At the end of the day if the goal is to minimize the time to climb you want to maximize the area under the power curve over the range of the climb. That means that torque required on the initial wrap should be 1/2 stall torque - “X” and at the final wrap 1/2 stall torque + “x”.

It would be preferred that the torque required stayed at 1/2 stall throughout the climb and thus keep the motor operating at peak power. That of course is one of the reasons why CVTs are becoming quite common in modern automobiles. It allows them to keep the engine operating at peak power when maximum acceleration is commanded.

Thanks so much for the advice. We have 1/2 Hex Output Shaft, but the other end of the output shaft is not secured. Last time we climbed, the climber almost pulled itself off the mount but the gearbox remained intact. We were extremely lucky. Now we are thinking about reducing the ratio to 40:1 and securing the other end of the shaft and the mount.
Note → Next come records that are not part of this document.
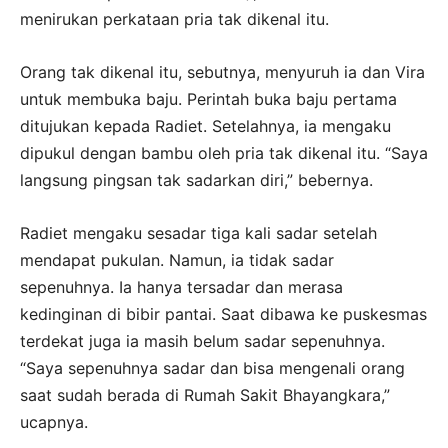
menirukan perkataan pria tak dikenal itu.
Orang tak dikenal itu, sebutnya, menyuruh ia dan Vira
untuk membuka baju. Perintah buka baju pertama
ditujukan kepada Radiet. Setelahnya, ia mengaku
dipukul dengan bambu oleh pria tak dikenal itu. “Saya
langsung pingsan tak sadarkan diri,” bebernya.
Radiet mengaku sesadar tiga kali sadar setelah
mendapat pukulan. Namun, ia tidak sadar
sepenuhnya. Ia hanya tersadar dan merasa
kedinginan di bibir pantai. Saat dibawa ke puskesmas
terdekat juga ia masih belum sadar sepenuhnya.
“Saya sepenuhnya sadar dan bisa mengenali orang
saat sudah berada di Rumah Sakit Bhayangkara,”
ucapnya.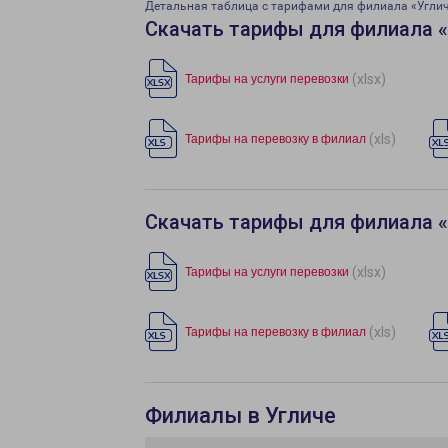
Детальная таблица с тарифами для филиала «Угли
Скачать тарифы для филиала 
(xlsx)
Тарифы на услуги перевозки
(xls)
Тарифы на перевозку в филиал
Скачать тарифы для филиала 
(xlsx)
Тарифы на услуги перевозки
(xls)
Тарифы на перевозку в филиал
Филиалы в Угличе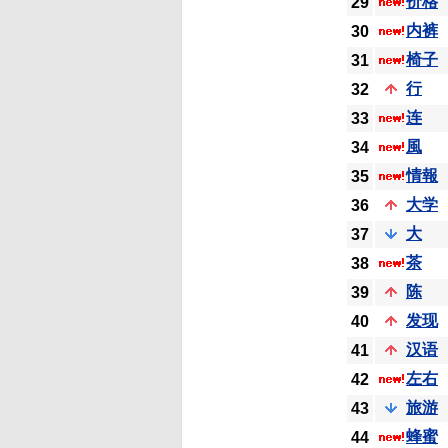
价格
29
内裤
30
椅子
31
行
32
连
33
風
34
情報
35
大学
36
大
37
茶
38
陈
39
发现
40
汉语
41
左右
42
旅游
43
蜂蜜
44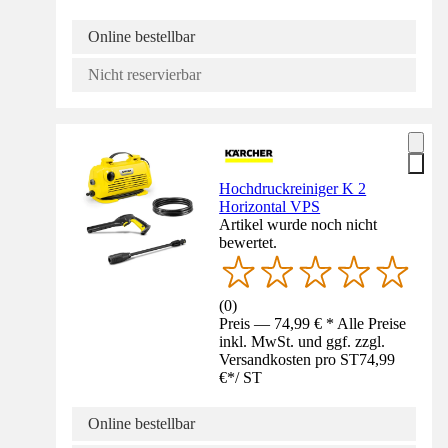
Online bestellbar
Nicht reservierbar
Hochdruckreiniger K 2
Horizontal VPS
Artikel wurde noch nicht
bewertet.
(
0
)
Preis — 74,99 € * Alle Preise
inkl. MwSt. und ggf. zzgl.
Versandkosten pro ST
74,99
€
*
/
ST
Online bestellbar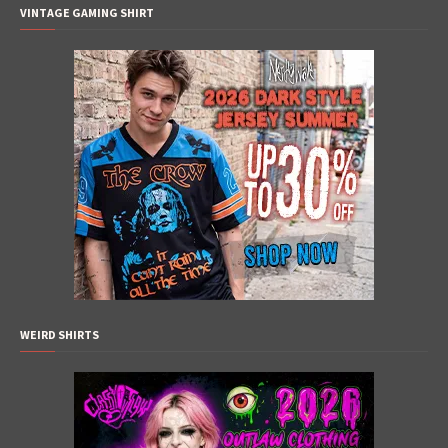
VINTAGE GAMING SHIRT
WEIRD SHIRTS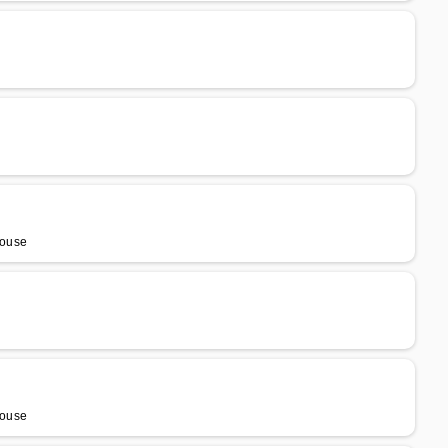
louse
louse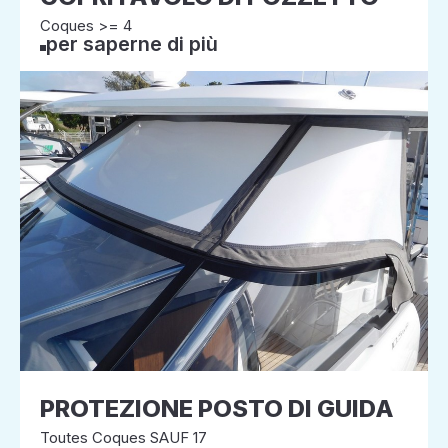
Coques >= 4
per saperne di più
PROTEZIONE POSTO DI GUIDA
Toutes Coques SAUF 17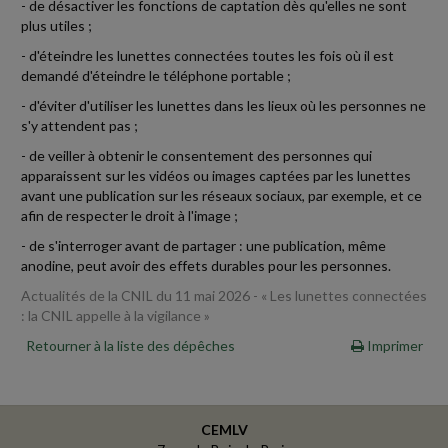
- de désactiver les fonctions de captation dès qu'elles ne sont
plus utiles ;
- d'éteindre les lunettes connectées toutes les fois où il est
demandé d'éteindre le téléphone portable ;
- d'éviter d'utiliser les lunettes dans les lieux où les personnes ne
s'y attendent pas ;
- de veiller à obtenir le consentement des personnes qui
apparaissent sur les vidéos ou images captées par les lunettes
avant une publication sur les réseaux sociaux, par exemple, et ce
afin de respecter le droit à l'image ;
- de s'interroger avant de partager : une publication, même
anodine, peut avoir des effets durables pour les personnes.
Actualités de la CNIL du 11 mai 2026 - « Les lunettes connectées
: la CNIL appelle à la vigilance »
Retourner à la liste des dépêches
Imprimer
CEMLV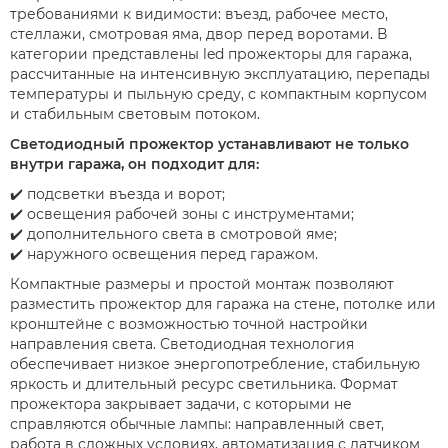
требованиями к видимости: въезд, рабочее место,
стеллажи, смотровая яма, двор перед воротами. В
категории представлены led прожекторы для гаража,
рассчитанные на интенсивную эксплуатацию, перепады
температуры и пыльную среду, с компактным корпусом
и стабильным световым потоком.
Светодиодный прожектор устанавливают не только
внутри гаража, он подходит для:
✔️ подсветки въезда и ворот;
✔️ освещения рабочей зоны с инструментами;
✔️ дополнительного света в смотровой яме;
✔️ наружного освещения перед гаражом.
Компактные размеры и простой монтаж позволяют
разместить прожектор для гаража на стене, потолке или
кронштейне с возможностью точной настройки
направления света. Светодиодная технология
обеспечивает низкое энергопотребление, стабильную
яркость и длительный ресурс светильника. Формат
прожектора закрывает задачи, с которыми не
справляются обычные лампы: направленный свет,
работа в сложных условиях, автоматизация с датчиком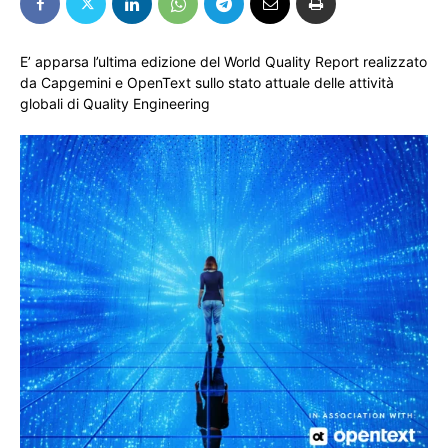
E’ apparsa l’ultima edizione del World Quality Report realizzato
da Capgemini e OpenText sullo stato attuale delle attività
globali di Quality Engineering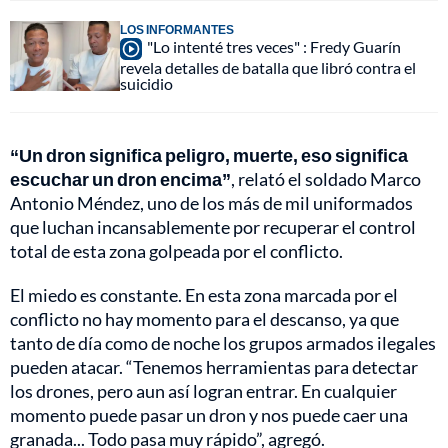
LOS INFORMANTES
"Lo intenté tres veces" : Fredy Guarín
revela detalles de batalla que libró contra el
suicidio
“Un dron significa peligro, muerte, eso significa
escuchar un dron encima”
, relató el soldado Marco
Antonio Méndez, uno de los más de mil uniformados
que luchan incansablemente por recuperar el control
total de esta zona golpeada por el conflicto.
El miedo es constante. En esta zona marcada por el
conflicto no hay momento para el descanso, ya que
tanto de día como de noche los grupos armados ilegales
pueden atacar. “Tenemos herramientas para detectar
los drones, pero aun así logran entrar. En cualquier
momento puede pasar un dron y nos puede caer una
granada... Todo pasa muy rápido”, agregó.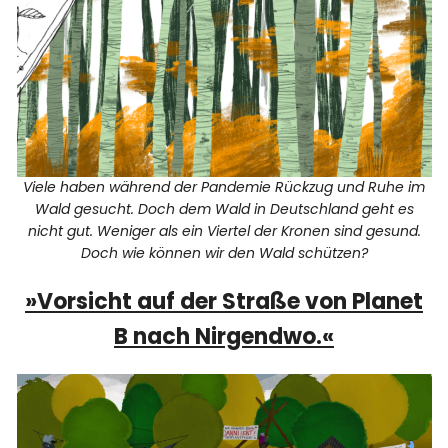
Viele haben während der Pandemie Rückzug und Ruhe im
Wald gesucht. Doch dem Wald in Deutschland geht es
nicht gut. Weniger als ein Viertel der Kronen sind gesund.
Doch wie können wir den Wald schützen?
»Vorsicht auf der Straße von Planet
B nach Nirgendwo.«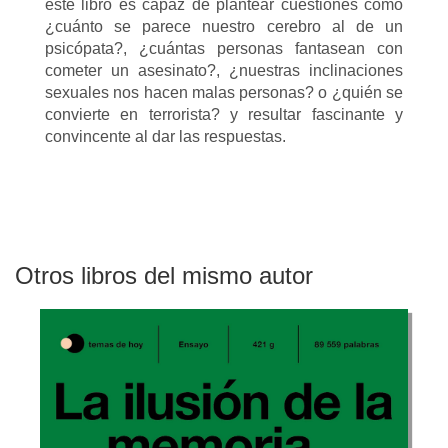
este libro es capaz de plantear cuestiones como
¿cuánto se parece nuestro cerebro al de un
psicópata?, ¿cuántas personas fantasean con
cometer un asesinato?, ¿nuestras inclinaciones
sexuales nos hacen malas personas? o ¿quién se
convierte en terrorista? y resultar fascinante y
convincente al dar las respuestas.
Otros libros del mismo autor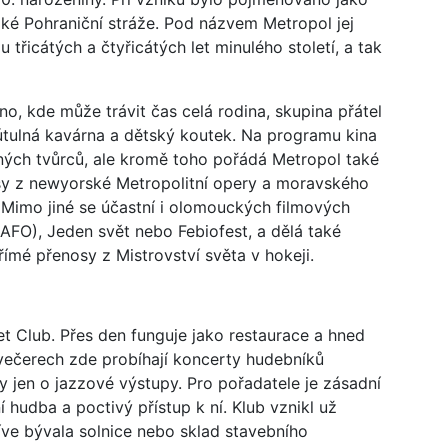
aké Pohraniční stráže. Pod názvem Metropol jej
třicátých a čtyřicátých let minulého století, a tak
no, kde může trávit čas celá rodina, skupina přátel
útulná kavárna a dětský koutek. Na programu kina
ných tvůrců, ale kromě toho pořádá Metropol také
osy z newyorské Metropolitní opery a moravského
u. Mimo jiné se účastní i olomouckých filmových
AFO), Jeden svět nebo Febiofest, a dělá také
římé přenosy z Mistrovství světa v hokeji.
t Club. Přes den funguje jako restaurace a hned
 večerech zde probíhají koncerty hudebníků
y jen o jazzové výstupy. Pro pořadatele je zásadní
í hudba a poctivý přístup k ní. Klub vznikl už
říve bývala solnice nebo sklad stavebního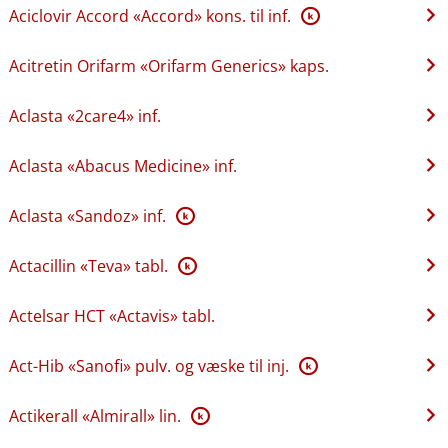
Aciclovir Accord «Accord» kons. til inf.
K
Acitretin Orifarm «Orifarm Generics» kaps.
Aclasta «2care4» inf.
Aclasta «Abacus Medicine» inf.
Aclasta «Sandoz» inf.
K
Actacillin «Teva» tabl.
K
Actelsar HCT «Actavis» tabl.
Act-Hib «Sanofi» pulv. og væske til inj.
K
Actikerall «Almirall» lin.
K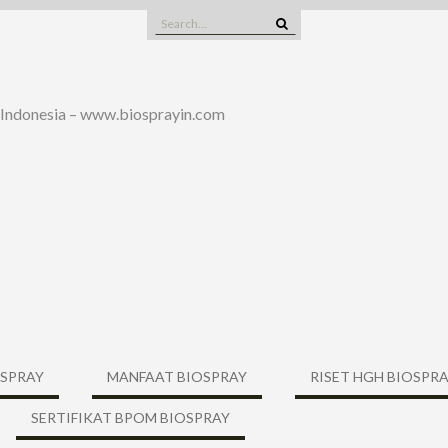
Search
for:
 Indonesia – www.biosprayin.com
OSPRAY
MANFAAT BIOSPRAY
RISET HGH BIOSPR
SERTIFIKAT BPOM BIOSPRAY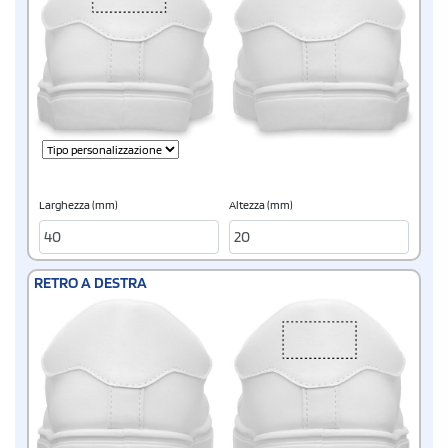
Larghezza (mm)
Altezza (mm)
RETRO A DESTRA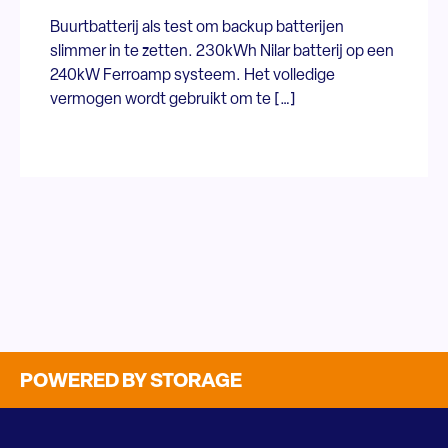
Buurtbatterij als test om backup batterijen
slimmer in te zetten. 230kWh Nilar batterij op een
240kW Ferroamp systeem. Het volledige
vermogen wordt gebruikt om te […]
POWERED BY STORAGE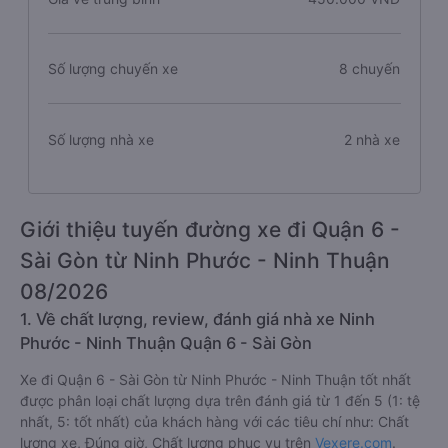
Số lượng chuyến xe
8 chuyến
Số lượng nhà xe
2 nhà xe
Giới thiệu tuyến đường xe đi Quận 6 -
Sài Gòn từ Ninh Phước - Ninh Thuận
08/2026
1. Về chất lượng, review, đánh giá nhà xe Ninh
Phước - Ninh Thuận Quận 6 - Sài Gòn
Xe đi Quận 6 - Sài Gòn từ Ninh Phước - Ninh Thuận tốt nhất
được phân loại chất lượng dựa trên đánh giá từ 1 đến 5 (1: tệ
nhất, 5: tốt nhất) của khách hàng với các tiêu chí như: Chất
lượng xe, Đúng giờ, Chất lượng phục vụ trên
Vexere.com
.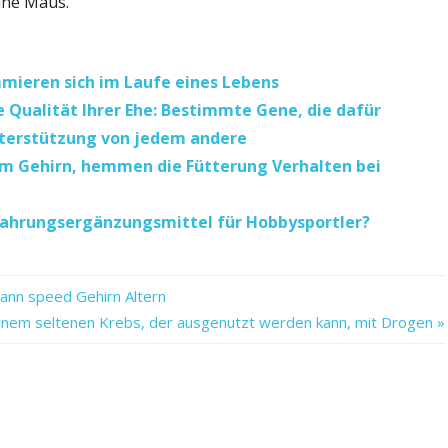
ine Maus.“
mieren sich im Laufe eines Lebens
 Qualität Ihrer Ehe: Bestimmte Gene, die dafür
Unterstützung von jedem andere
 im Gehirn, hemmen die Fütterung Verhalten bei
 Nahrungsergänzungsmittel für Hobbysportler?
kann speed Gehirn Altern
einem seltenen Krebs, der ausgenutzt werden kann, mit Drogen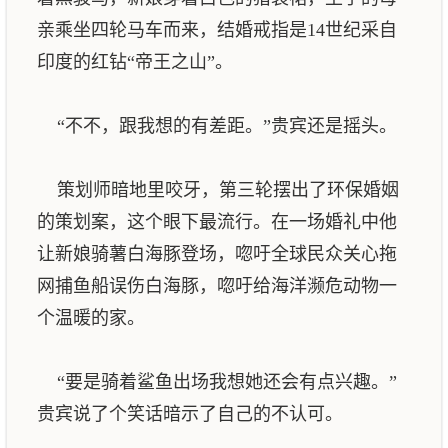
亲乘坐四轮马车而来，结婚戒指是14世纪采自
印度的红钻“帝王之山”。
“不不，跟我想的有差距。”贵宾还是摇头。
策划师暗地里咬牙，第三轮摆出了环保婚姻
的策划案，这个眼下最流行。在一场婚礼中他
让新娘骑薯白海豚登场，唿吁全球民众关心拖
网捕鱼船误伤白海豚，唿吁给海洋濒危动物一
个温暖的家。
“要是骑着鲨鱼出场我想她还会有点兴趣。”
贵宾说了个笑话暗示了自己的不认可。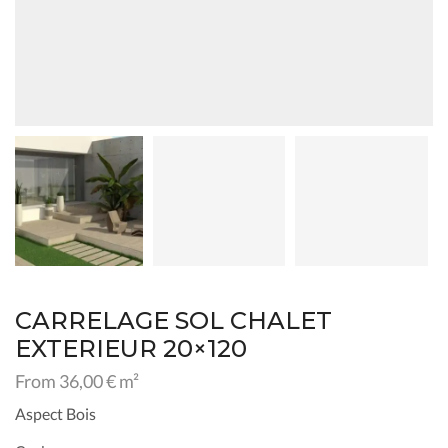
CARRELAGE SOL CHALET
EXTERIEUR 20×120
From
36,00
€
m²
Aspect Bois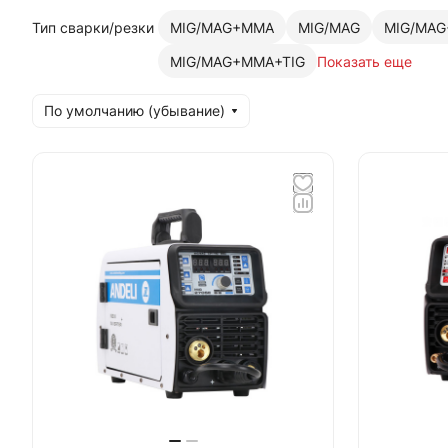
Тип сварки/резки
MIG/MAG+MMA
MIG/MAG
MIG/MAG+
MIG/MAG+MMA+TIG
Показать еще
По умолчанию (убывание)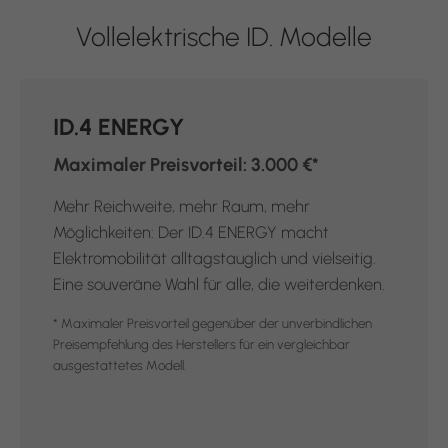
Vollelektrische ID. Modelle
ID.4 ENERGY
Maximaler Preisvorteil: 3.000 €*
Mehr Reichweite, mehr Raum, mehr
Möglichkeiten: Der ID.4 ENERGY macht
Elektromobilität alltagstauglich und vielseitig.
Eine souveräne Wahl für alle, die weiterdenken.
* Maximaler Preisvorteil gegenüber der unverbindlichen
Preisempfehlung des Herstellers für ein vergleichbar
ausgestattetes Modell.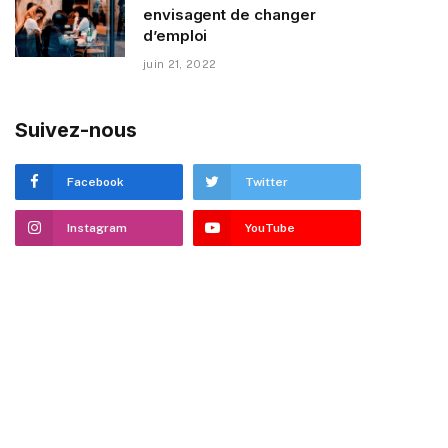
envisagent de changer
d’emploi
juin 21, 2022
Suivez-nous
Facebook
Twitter
Instagram
YouTube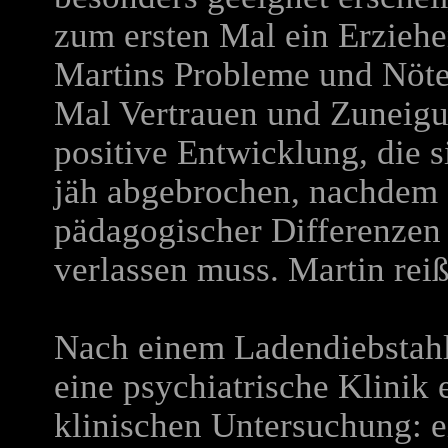
zum ersten Mal ein Erzieher
Martins Probleme und Nöte 
Mal Vertrauen und Zuneig
positive Entwicklung, die 
jäh abgebrochen, nachdem 
pädagogischer Differenzen
verlassen muss. Martin reiß
Nach einem Ladendiebstahl
eine psychiatrische Klinik
klinischen Untersuchung: e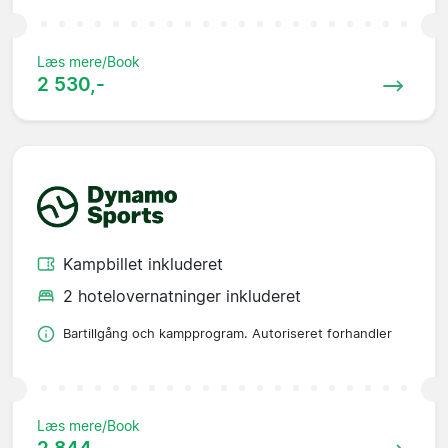
Læs mere/Book
2 530,-
Kampbillet inkluderet
2 hotelovernatninger inkluderet
Bartillgång och kampprogram. Autoriseret forhandler
Læs mere/Book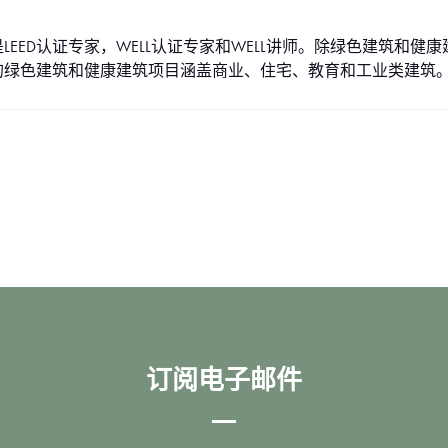
EED认证专家，WELL认证专家和WELL讲师。除绿色建筑和
的绿色建筑和健康建筑项目涵盖商业、住宅、教育和工业类建筑
订阅电子邮件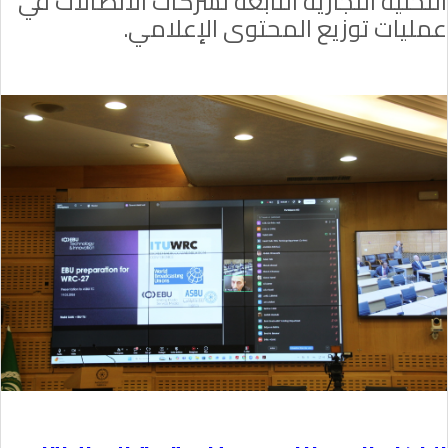
التحتية التجارية التابعة لشركات الاتصالات في
عمليات توزيع المحتوى الإعلامي.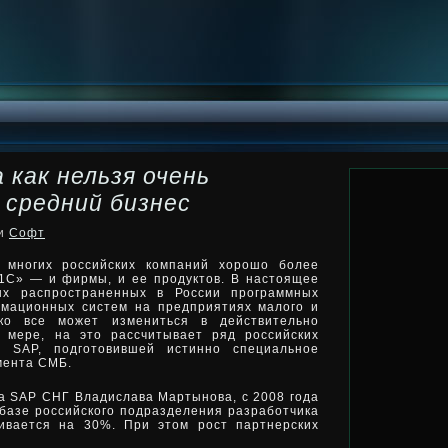
 как нельзя очень
 средний бизнес
ки
Софт
ь многих российских компаний хорошо более
1С» — и фирмы, и ее продуктов. В настоящее
ых распространенных в России программных
рмационных
систем на предприятиях малого и
ко все может измениться в действительно
 мере, на это рассчитывает ряд российских
и SAP, подготовившей истинно специальное
мента СМБ.
а SAP СНГ Владислава Мартынова, с 2008 года
базе российского подразделения разработчика
ивается на 30%. При этом рост партнерских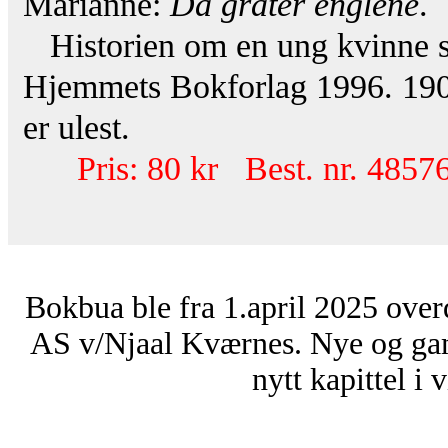
Marianne:
Da gråter englene
.
Historien om en ung kvinne som
Hjemmets Bokforlag 1996. 190 
er ulest.
Pris: 80 kr Best. nr. 48576
Bokbua ble fra 1.april 2025 over
AS v/Njaal Kværnes. Nye og ga
nytt kapittel i 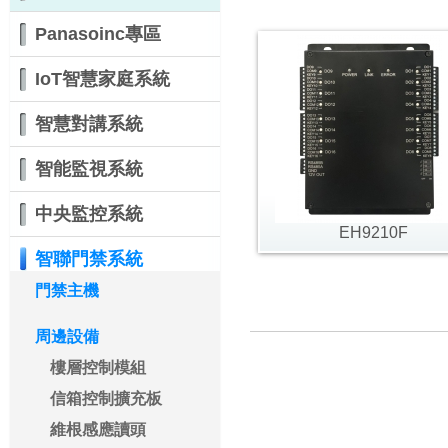
Panasoinc專區
IoT智慧家庭系統
智慧對講系統
智能監視系統
中央監控系統
EH9210F
智聯門禁系統
門禁主機
周邊設備
樓層控制模組
信箱控制擴充板
維根感應讀頭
Thank you for the advice. At our last competition, we put the ratcheting wrench backwards on our climber and we did not have a limiting current, so the CIM almost pulled the motor and gearbox off the mount. Should we set our limit to 130 amps as the stall current is at 131 amps, or should it be lower? How do we determine the limit?

We’re currently running a mini-CIM geared 50:1 for our climber (1.125’’ drum diameter), and a 50 amp current limit has worked just fine for us. You can probably figure out a ballpark estimate by scaling appropriately to your system.

If you’re using a Talon SRX, you can implement a current cap that the motor controller will not exceed - else, you can program the motor to shut off entirely if the current limit is exceeded. We do the latter, but also have releasing and re-pressing the climb button restart the climber.

Thanks for those helpful information. We sewed velcro to a strap, so our rope is very thin. Our spool spreads all the way across the side of our robot so it does not fold up too much over itself and change the radius by too much.

I have been looking for this calculator. Thank you. I think we will do 40:1 versaplanatary with a current limit at 65 amps.